Archive for April, 2006
Good Night and Good Luck (2005)
While I am not currently nor have ever been a cinematographer, I’m enough of a fellow traveler to realize that the term “black and white” covers a wider variety of sins than the impression one would get from reading most reviews of contemporary non-color films, such as George Clooney’s civics lesson Good Night and Good Luck.

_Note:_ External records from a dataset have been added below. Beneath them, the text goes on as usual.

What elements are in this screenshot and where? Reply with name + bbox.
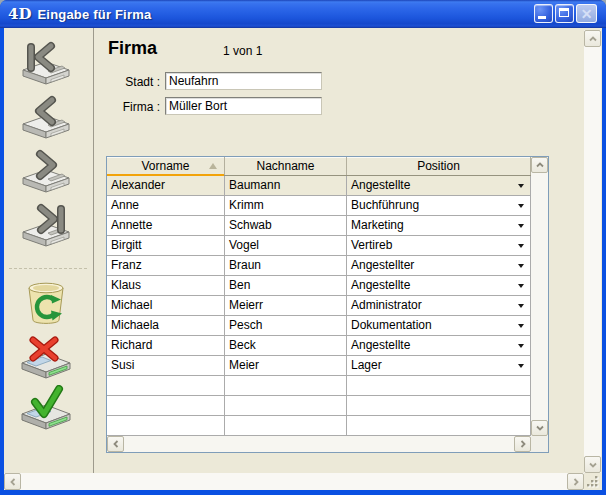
stadt-input[interactable] <box>165 72 322 90</box>
cell-position[interactable]: Administrator <box>347 296 531 315</box>
cell-nachname[interactable]: Ben <box>225 276 347 295</box>
maximize-button[interactable] <box>555 4 574 23</box>
form-title: Firma <box>108 38 157 59</box>
trash-recycle-icon <box>18 278 74 328</box>
table-row[interactable]: KlausBenAngestellte <box>107 276 531 296</box>
window-scroll-left-button[interactable] <box>4 473 21 490</box>
previous-record-button[interactable] <box>18 94 74 142</box>
window-title: Eingabe für Firma <box>37 7 606 22</box>
table-scroll-right-button[interactable] <box>514 436 531 452</box>
maximize-icon <box>559 8 569 17</box>
cell-empty <box>347 396 531 415</box>
dropdown-arrow-icon[interactable] <box>518 364 524 368</box>
first-record-icon <box>18 40 74 88</box>
table-row[interactable]: FranzBraunAngestellter <box>107 256 531 276</box>
table-row[interactable]: AlexanderBaumannAngestellte <box>107 176 531 196</box>
cell-vorname[interactable]: Klaus <box>107 276 225 295</box>
cell-empty <box>225 416 347 435</box>
last-record-button[interactable] <box>18 202 74 250</box>
cell-nachname[interactable]: Schwab <box>225 216 347 235</box>
table-scroll-down-button[interactable] <box>531 420 548 436</box>
delete-record-button[interactable] <box>18 278 74 328</box>
cell-nachname[interactable]: Pesch <box>225 316 347 335</box>
dropdown-arrow-icon[interactable] <box>518 264 524 268</box>
table-row[interactable]: MichaelMeierrAdministrator <box>107 296 531 316</box>
table-body: AlexanderBaumannAngestellteAnneKrimmBuch… <box>107 176 531 436</box>
dropdown-arrow-icon[interactable] <box>518 184 524 188</box>
cell-position[interactable]: Dokumentation <box>347 316 531 335</box>
dropdown-arrow-icon[interactable] <box>518 344 524 348</box>
table-row[interactable]: MichaelaPeschDokumentation <box>107 316 531 336</box>
titlebar-buttons: ✕ <box>534 4 597 23</box>
window-resize-grip[interactable] <box>584 473 602 490</box>
table-row[interactable]: SusiMeierLager <box>107 356 531 376</box>
cell-nachname[interactable]: Beck <box>225 336 347 355</box>
cell-nachname[interactable]: Krimm <box>225 196 347 215</box>
dropdown-arrow-icon[interactable] <box>518 224 524 228</box>
cell-position[interactable]: Angestellter <box>347 256 531 275</box>
records-table: Vorname Nachname Position AlexanderBauma… <box>106 156 549 453</box>
table-row[interactable]: AnnetteSchwabMarketing <box>107 216 531 236</box>
table-row[interactable]: RichardBeckAngestellte <box>107 336 531 356</box>
cell-empty <box>347 416 531 435</box>
title-bar[interactable]: 4D Eingabe für Firma ✕ <box>0 0 606 28</box>
cell-position[interactable]: Angestellte <box>347 336 531 355</box>
dropdown-arrow-icon[interactable] <box>518 204 524 208</box>
close-button[interactable]: ✕ <box>576 4 597 23</box>
table-row[interactable]: BirgittVogelVertireb <box>107 236 531 256</box>
window-scroll-down-button[interactable] <box>584 456 601 473</box>
window-scroll-right-button[interactable] <box>567 473 584 490</box>
cell-empty <box>225 396 347 415</box>
cell-position[interactable]: Lager <box>347 356 531 375</box>
cell-empty <box>107 376 225 395</box>
table-scroll-up-button[interactable] <box>531 157 548 173</box>
table-row[interactable]: AnneKrimmBuchführung <box>107 196 531 216</box>
column-header-label: Nachname <box>256 159 314 173</box>
firma-input[interactable] <box>165 97 322 115</box>
next-record-button[interactable] <box>18 148 74 196</box>
cell-vorname[interactable]: Franz <box>107 256 225 275</box>
dropdown-arrow-icon[interactable] <box>518 244 524 248</box>
close-icon: ✕ <box>577 5 596 22</box>
table-vertical-scrollbar[interactable] <box>531 157 548 436</box>
minimize-button[interactable] <box>534 4 553 23</box>
cell-position[interactable]: Angestellte <box>347 276 531 295</box>
cell-vorname[interactable]: Richard <box>107 336 225 355</box>
cell-vorname[interactable]: Annette <box>107 216 225 235</box>
table-scroll-left-button[interactable] <box>107 436 124 452</box>
window-vertical-scrollbar[interactable] <box>584 30 601 473</box>
dropdown-arrow-icon[interactable] <box>518 324 524 328</box>
dropdown-arrow-icon[interactable] <box>518 304 524 308</box>
cell-position[interactable]: Vertireb <box>347 236 531 255</box>
cell-position[interactable]: Angestellte <box>347 176 531 195</box>
cell-nachname[interactable]: Braun <box>225 256 347 275</box>
window-horizontal-scrollbar[interactable] <box>4 473 584 490</box>
cell-vorname[interactable]: Susi <box>107 356 225 375</box>
accept-record-button[interactable] <box>18 385 74 433</box>
cell-vorname[interactable]: Alexander <box>107 176 225 195</box>
cancel-record-button[interactable] <box>18 334 74 382</box>
column-header-nachname[interactable]: Nachname <box>225 157 347 175</box>
cell-position[interactable]: Marketing <box>347 216 531 235</box>
dropdown-arrow-icon[interactable] <box>518 284 524 288</box>
column-header-vorname[interactable]: Vorname <box>107 157 225 175</box>
accept-check-icon <box>18 385 74 433</box>
record-counter: 1 von 1 <box>223 44 262 58</box>
cell-vorname[interactable]: Birgitt <box>107 236 225 255</box>
cell-nachname[interactable]: Meier <box>225 356 347 375</box>
cell-position[interactable]: Buchführung <box>347 196 531 215</box>
cell-vorname[interactable]: Anne <box>107 196 225 215</box>
previous-record-icon <box>18 94 74 142</box>
table-row-empty <box>107 396 531 416</box>
cell-vorname[interactable]: Michaela <box>107 316 225 335</box>
cell-vorname[interactable]: Michael <box>107 296 225 315</box>
cell-nachname[interactable]: Baumann <box>225 176 347 195</box>
column-header-position[interactable]: Position <box>347 157 531 175</box>
window-scroll-up-button[interactable] <box>584 30 601 47</box>
first-record-button[interactable] <box>18 40 74 88</box>
table-horizontal-scrollbar[interactable] <box>107 436 531 452</box>
cell-nachname[interactable]: Meierr <box>225 296 347 315</box>
table-scrollbar-corner <box>531 436 548 452</box>
cell-nachname[interactable]: Vogel <box>225 236 347 255</box>
last-record-icon <box>18 202 74 250</box>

The confusion tends to come from the mistaken impression that the film was shot so that the historical footage (most of it TV) would blend in seemlessly with the rest of the film, but even a casual observer should be able to tell that the styles are worlds apart, and in any case, most of that historical footage is shown as being mediated even within the movie itself - either projected on a screen or framed in a TV, so that it as much a different world for the characters within the film as it is for the viewers.
The cinematographer could have shot the film in a grainy, old-timey TV look, but instead the low-key lighting and hard shadows of film noir have been used, and one must wonder why that choice among all the types of Black and White photography available to the post-modern DP. The answer is very simple;
Good Night and Good Luck is a film noir.
Granted, there’s no hard-bitten dame but aside from that the movie brims with film noir signifiers - narration, incessant smoking, sealed envelopes, Scotch in the office, a suicide, a boss who might be playing both sides. And the milieu is - well, is there any venue more god-fosaken and savage than power politics?
Our fearless detectives Edward R. Murrow and Fred Friendly are adrift in a world where moral values are transposed like a television changing channels, and while they seem to score a blow for truth it is immediately recuperated by the forces of darkness. Good night, indeed.